Big Data idea

Hi All,

So Ive had a thought and was looking for some feedback as to whether people on this board think its useful / viable and as to whether they would participate.

It occurred to me that we all have our own strategies for dealing with MS and the symptoms. Many of us have done our own research, and take a mix of meds / supplements, and have our own mechanisms for dealing with stress.

But …

Its a black art!

So I was thinking about starting an online database which essentially kep a daily diary of:

Peoples diets

Supplementary vitamin intake


Levels of stress

Levels of fatigue

Symtom levels

Rate of relapse

This could, if uptake was high, and data quality was good, build a very large online resource of MS sufferers habits and be used to spot patterns in behaviour that cause relapse or alleviate symptoms.
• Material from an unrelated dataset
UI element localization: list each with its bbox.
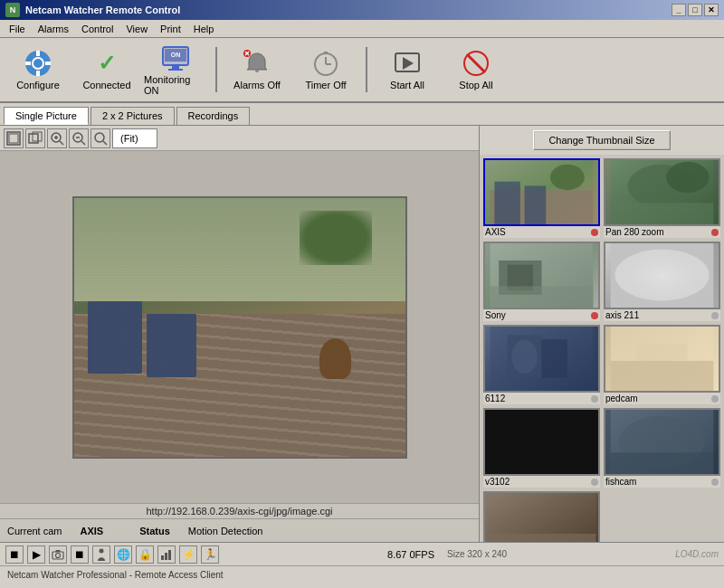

Then, for once, we could all use this to best manage the condition to the best effect.

So what I’d like to know is, if this facility was available:

Would you use it?

What do you think would be important to capture?

What issues do you see and how should i overcome them?

What would cause you to recommend this to others?

I see this being quite a big job so would probably have to use advertising to generate cash but this would be a free service to users.

Thoughts please :smiley:

I’d thought something along these lines was what the MS Register was going to be all about.

However, I found it extremely disappointing, because, as the splash page now makes clear, the surveys seem only to be oriented towards how our MS affects us - not looking into trends or patterns such as whether there are common lifestyle factors in people who develop MS, or things (other than the orthodox DMDs) that influence relapse rates etc.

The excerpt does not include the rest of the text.